[ The Semantics of Line Drawings XII, Grylloi | The Semantics of Line Drawings XIV, Grylloi and Visual Linguistics ]
I'll return to grylloi, but I want to ask a question. Why is reading so easy? In a few seconds last night while updating this blog, I was able to read wikiHow's recipe for linking Blogger to Twitter. And therefore, as Mark Changizi puts it in his book The Vision Revolution, install new software in me. Amazon, he says, listed at least 720,000 "how-to" books when he was writing in 2009. Each is a piece of software just waiting to be implemented by a human brain. Recipes for gefilte fish; techniques for training your labrador to fetch; how to clean the dirt off the bottom of a swimming pool. All encoded as a sequence of little marks that impress themselves on our brain, automatically and without effort.
But what is it about letters and words that fits our visual system so well? Changizi's answer is that the geometrical properties of written words are similar to those of objects. Our brains have had to evolve to be very very good at recognising objects; if the brain can use the same part of the visual system for recognising words, it's bound to help it read them.

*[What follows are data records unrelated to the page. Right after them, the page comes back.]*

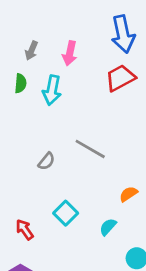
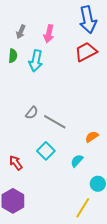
gray line: (90, 149) -> (55, 122), moved

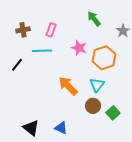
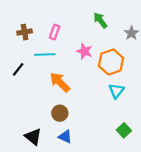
cyan triangle: (97, 85) -> (116, 91), moved
orange arrow: (68, 86) -> (60, 82), moved
brown circle: (93, 106) -> (60, 113), moved
green square: (113, 113) -> (124, 130), moved

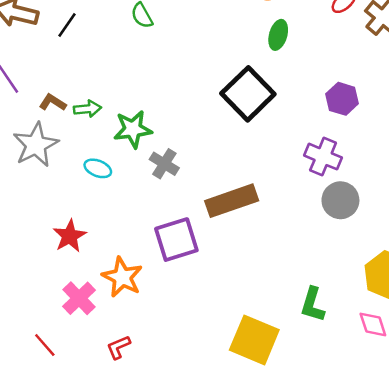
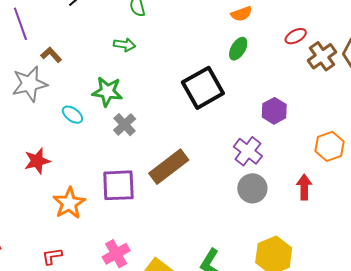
green arrow: (88, 109) -> (124, 45), moved
brown rectangle: (232, 201) -> (169, 167), turned -33
pink cross: (79, 298) -> (116, 254), moved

By "geometrical properties", Changizi means how often different kinds of junction occur in words. This, obviously, is a consequence of the kinds of junction in the symbols that make up the words. These symbols might be letters such as A or ҕ, syllabic characters such as those in ᓀᐦᐃᔭᐍᐏᐣ (the Plains Cree word for Plains Cree), logograms such as the Chinese 中文, and so on. A comprehensive list of writing systems can be found at Omniglot's "Index of languages by writing system". Look at these, and you'll see that, for example, Y junctions are common but ✱ junctions are rare. Somehow, all these symbols feel as though they come from the same family of shapes.
Why? Our visual system is organised in a hierarchy. At the top is recognition of complete objects. At the bottom is recognition of primitive features such as single edges or strokes. And in between are levels that recognise simple combinations of these primitives, such as the L, T, and Y junctions I've marked in my cartoon below:
In fact, most of the junctions in my drawing are L, T, and Y junctions. There are good geometrical reasons for this, to do with how objects meet and overlap, and how the places where they do look when projected down to two dimensions. This is explained in The Structures of Letters and Symbols throughout Human History Are Selected to Match Those Found in Objects in Natural Scenes by Mark Changizi, Qiong Zhang, Hao Ye, and Shinsuke Shimojo. (Search for "Other strong ecological relationships can be derived with the help of some defensible empirical assumptions concerning the relative probability of L, T, and X junctions").
So images of objects have a certain frequency distribution of junction types. It seems that written words might have a similar distribution. And indeed, Changizi and colleagues say they've shown that they do. For the frequency graphs, see Changizi's short write-up "The Topography Of Language". And that's why we're such excellent readers. Writing looks like natural scenes, which our visual systems are superbly evolved to recognise.